#### PROBLEM REQUIREMENTS:
Beginning with the line that holds "Support (817, 44)" in the data below, give again every line through the one that holds "Click Here to Join Email List (201, 1695)", exactly as written.

#### DATA TO EXAMINE:
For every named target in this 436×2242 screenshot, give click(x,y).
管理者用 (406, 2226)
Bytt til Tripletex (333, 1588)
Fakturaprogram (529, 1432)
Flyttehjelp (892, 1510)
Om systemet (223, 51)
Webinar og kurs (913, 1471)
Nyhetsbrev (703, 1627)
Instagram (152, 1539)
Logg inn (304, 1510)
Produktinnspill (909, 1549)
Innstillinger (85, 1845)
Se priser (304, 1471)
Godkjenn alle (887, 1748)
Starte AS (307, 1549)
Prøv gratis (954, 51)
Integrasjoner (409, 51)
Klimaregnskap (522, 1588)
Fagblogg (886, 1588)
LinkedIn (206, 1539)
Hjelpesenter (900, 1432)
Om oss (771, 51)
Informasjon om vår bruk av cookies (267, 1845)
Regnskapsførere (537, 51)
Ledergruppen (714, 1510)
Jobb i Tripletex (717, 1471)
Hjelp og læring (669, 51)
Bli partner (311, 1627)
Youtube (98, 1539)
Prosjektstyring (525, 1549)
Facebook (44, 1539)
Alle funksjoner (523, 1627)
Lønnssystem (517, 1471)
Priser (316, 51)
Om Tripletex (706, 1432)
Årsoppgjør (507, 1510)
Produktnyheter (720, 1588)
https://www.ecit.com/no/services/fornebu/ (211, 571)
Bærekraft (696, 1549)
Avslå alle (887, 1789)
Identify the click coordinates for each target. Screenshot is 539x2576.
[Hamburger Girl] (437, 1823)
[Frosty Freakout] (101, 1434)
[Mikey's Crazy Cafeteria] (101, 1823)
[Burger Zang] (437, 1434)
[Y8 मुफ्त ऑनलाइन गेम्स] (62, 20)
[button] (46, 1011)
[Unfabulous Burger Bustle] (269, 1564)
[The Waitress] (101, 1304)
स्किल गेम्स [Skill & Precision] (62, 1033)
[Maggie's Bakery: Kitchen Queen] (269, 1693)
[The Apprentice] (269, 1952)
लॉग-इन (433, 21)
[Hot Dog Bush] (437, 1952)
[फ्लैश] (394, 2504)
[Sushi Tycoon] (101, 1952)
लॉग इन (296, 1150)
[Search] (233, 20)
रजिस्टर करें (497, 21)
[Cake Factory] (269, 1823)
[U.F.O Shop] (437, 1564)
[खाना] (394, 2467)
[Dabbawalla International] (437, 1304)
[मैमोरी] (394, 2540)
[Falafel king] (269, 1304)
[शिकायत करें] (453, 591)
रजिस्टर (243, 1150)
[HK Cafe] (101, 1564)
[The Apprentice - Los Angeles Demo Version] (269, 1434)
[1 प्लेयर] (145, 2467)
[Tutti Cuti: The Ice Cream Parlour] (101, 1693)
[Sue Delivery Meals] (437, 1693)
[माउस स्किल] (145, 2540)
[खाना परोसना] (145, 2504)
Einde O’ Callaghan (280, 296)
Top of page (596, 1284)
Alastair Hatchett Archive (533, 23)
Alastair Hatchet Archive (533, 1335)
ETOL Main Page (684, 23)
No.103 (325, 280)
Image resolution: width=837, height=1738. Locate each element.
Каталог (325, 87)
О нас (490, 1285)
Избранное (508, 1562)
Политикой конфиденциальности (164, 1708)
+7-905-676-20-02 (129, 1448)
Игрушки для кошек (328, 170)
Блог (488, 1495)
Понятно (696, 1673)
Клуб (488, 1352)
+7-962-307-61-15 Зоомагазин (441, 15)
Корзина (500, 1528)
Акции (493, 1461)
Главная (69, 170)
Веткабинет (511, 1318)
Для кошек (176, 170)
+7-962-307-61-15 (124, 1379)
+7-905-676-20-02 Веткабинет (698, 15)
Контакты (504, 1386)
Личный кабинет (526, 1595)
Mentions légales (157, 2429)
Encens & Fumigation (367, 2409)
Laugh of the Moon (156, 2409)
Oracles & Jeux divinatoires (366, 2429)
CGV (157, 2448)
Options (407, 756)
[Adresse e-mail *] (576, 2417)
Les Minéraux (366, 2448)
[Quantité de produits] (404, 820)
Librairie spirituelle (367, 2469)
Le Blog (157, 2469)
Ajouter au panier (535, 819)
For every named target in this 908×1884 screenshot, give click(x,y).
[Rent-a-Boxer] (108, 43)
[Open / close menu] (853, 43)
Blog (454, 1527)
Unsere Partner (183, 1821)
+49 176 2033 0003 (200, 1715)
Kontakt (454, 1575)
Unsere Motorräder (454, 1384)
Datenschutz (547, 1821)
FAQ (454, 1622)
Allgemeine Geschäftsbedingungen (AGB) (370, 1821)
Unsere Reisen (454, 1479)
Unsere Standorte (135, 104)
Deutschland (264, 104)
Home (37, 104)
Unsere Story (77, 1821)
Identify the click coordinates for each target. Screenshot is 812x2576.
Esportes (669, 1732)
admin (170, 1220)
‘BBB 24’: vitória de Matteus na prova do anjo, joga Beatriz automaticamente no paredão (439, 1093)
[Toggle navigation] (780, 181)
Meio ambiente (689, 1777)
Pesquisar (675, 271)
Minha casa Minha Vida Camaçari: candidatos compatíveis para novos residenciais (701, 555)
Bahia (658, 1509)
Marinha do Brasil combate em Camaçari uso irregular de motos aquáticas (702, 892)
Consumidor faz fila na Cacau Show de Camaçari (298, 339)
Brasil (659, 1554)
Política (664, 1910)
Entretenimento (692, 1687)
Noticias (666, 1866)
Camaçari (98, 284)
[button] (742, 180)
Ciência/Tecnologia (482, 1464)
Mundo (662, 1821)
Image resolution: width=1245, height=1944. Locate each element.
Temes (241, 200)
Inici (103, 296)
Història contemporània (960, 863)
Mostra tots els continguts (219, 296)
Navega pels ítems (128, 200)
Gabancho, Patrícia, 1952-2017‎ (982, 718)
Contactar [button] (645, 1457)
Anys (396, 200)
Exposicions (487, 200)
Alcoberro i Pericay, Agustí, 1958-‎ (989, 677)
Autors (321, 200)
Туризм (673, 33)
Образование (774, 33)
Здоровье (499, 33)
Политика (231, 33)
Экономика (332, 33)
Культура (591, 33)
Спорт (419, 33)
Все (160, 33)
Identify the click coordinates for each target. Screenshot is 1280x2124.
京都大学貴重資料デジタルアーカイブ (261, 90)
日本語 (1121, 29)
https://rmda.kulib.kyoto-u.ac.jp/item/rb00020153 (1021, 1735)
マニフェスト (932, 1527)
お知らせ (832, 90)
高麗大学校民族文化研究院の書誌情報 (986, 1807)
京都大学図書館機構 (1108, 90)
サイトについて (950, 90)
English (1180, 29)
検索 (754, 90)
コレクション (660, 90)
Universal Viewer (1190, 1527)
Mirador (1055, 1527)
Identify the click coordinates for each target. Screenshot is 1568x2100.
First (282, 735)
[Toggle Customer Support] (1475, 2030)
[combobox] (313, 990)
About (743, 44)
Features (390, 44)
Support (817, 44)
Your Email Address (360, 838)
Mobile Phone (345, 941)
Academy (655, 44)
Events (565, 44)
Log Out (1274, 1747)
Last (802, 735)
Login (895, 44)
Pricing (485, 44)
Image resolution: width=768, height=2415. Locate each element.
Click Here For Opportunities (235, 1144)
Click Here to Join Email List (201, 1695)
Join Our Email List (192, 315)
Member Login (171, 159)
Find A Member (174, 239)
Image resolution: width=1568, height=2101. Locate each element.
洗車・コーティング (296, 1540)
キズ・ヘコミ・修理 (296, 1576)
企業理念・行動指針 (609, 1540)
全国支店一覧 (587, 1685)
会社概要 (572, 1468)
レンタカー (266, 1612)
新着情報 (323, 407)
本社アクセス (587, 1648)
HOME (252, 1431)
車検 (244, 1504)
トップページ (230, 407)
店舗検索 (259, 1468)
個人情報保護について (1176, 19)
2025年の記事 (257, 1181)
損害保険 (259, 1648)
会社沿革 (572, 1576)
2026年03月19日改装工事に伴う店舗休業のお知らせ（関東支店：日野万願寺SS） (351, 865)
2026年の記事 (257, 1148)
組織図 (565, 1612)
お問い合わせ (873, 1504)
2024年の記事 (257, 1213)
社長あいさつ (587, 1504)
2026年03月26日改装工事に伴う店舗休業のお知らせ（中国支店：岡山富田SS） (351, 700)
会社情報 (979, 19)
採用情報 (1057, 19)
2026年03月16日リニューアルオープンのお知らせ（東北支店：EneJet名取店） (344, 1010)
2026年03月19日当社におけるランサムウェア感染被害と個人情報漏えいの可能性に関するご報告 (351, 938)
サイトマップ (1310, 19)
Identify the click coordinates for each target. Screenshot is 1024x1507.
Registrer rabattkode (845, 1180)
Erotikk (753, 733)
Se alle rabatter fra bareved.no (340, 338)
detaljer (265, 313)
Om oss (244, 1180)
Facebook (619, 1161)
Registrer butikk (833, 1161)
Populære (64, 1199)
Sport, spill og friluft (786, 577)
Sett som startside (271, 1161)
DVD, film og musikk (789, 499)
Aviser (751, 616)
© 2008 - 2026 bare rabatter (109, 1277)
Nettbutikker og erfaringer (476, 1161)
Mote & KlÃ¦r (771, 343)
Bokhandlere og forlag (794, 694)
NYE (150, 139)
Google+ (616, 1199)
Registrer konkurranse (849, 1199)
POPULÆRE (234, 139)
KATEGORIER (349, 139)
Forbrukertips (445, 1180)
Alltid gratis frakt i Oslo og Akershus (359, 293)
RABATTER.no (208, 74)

#### RESPONSE BOX:
Support (817, 44)
Your Email Address (360, 838)
Mobile Phone (345, 941)
Academy (655, 44)
Events (565, 44)
Log Out (1274, 1747)
Last (802, 735)
Login (895, 44)
Pricing (485, 44)
Image resolution: width=768, height=2415. Locate each element.
Click Here For Opportunities (235, 1144)
Click Here to Join Email List (201, 1695)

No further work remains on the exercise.